§ **TO DO**: In the records below, count every line where the string "also" appears, and reply with the count only.
────────────────
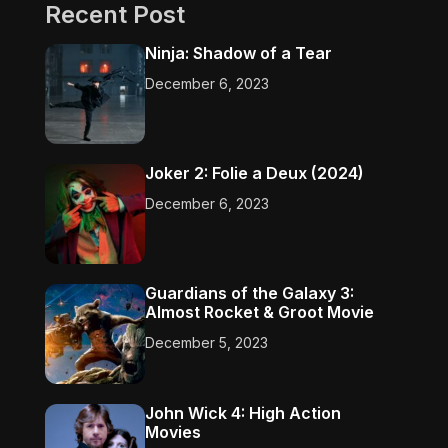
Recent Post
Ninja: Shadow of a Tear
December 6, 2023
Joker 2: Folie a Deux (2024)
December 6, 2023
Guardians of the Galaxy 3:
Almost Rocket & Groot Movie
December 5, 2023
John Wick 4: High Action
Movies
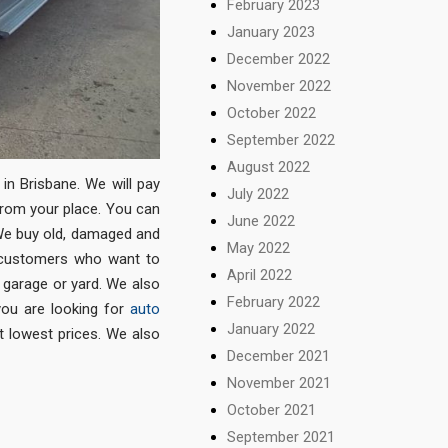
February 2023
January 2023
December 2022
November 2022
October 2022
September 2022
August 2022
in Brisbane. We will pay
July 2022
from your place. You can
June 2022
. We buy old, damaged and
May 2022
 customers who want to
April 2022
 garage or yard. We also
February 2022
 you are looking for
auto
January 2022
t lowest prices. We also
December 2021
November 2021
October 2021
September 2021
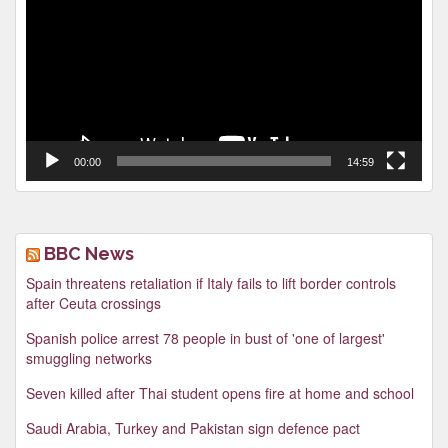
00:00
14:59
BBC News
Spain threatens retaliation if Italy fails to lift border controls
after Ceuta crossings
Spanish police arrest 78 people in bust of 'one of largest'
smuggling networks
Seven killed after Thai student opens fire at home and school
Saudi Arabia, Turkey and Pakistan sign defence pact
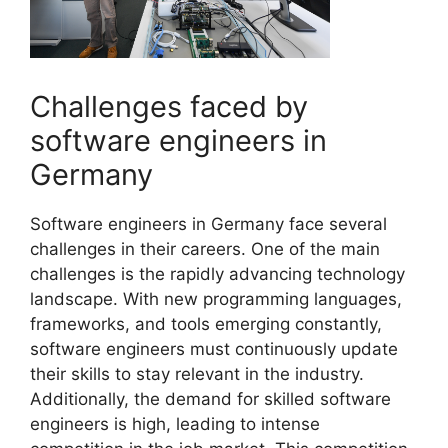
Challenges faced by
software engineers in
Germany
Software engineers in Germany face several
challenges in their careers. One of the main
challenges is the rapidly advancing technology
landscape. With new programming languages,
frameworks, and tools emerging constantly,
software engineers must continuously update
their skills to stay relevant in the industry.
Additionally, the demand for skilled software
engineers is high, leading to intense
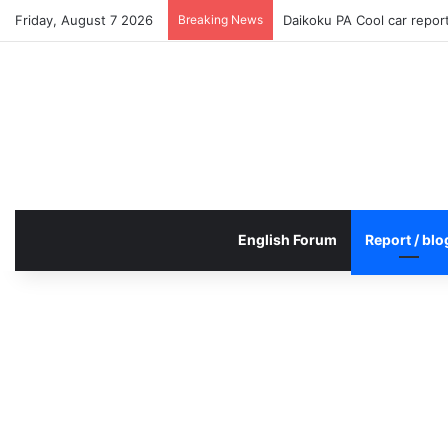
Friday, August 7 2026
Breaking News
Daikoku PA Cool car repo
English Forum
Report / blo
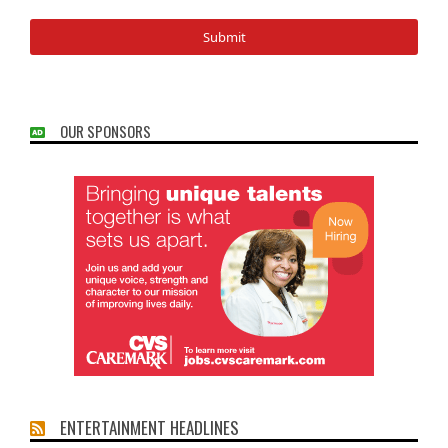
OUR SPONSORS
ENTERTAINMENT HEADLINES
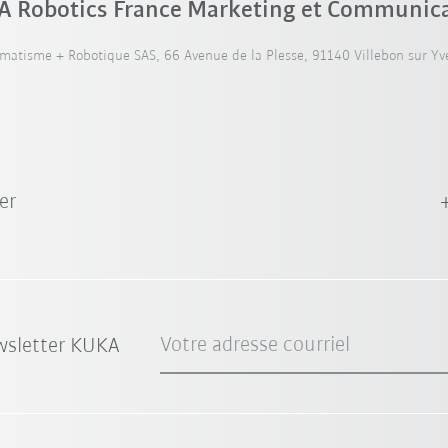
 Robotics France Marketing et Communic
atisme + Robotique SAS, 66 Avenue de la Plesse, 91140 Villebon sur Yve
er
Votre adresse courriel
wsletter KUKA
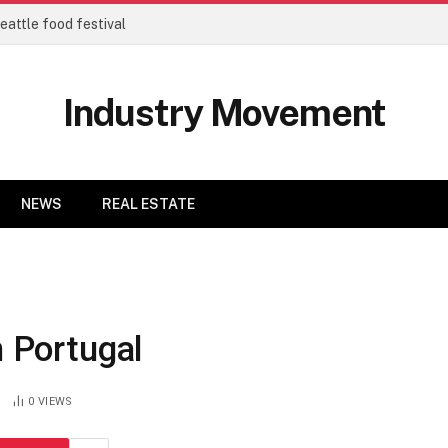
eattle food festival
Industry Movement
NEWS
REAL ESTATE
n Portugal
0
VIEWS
────────────────
§ **ANSWER SECTION**: 2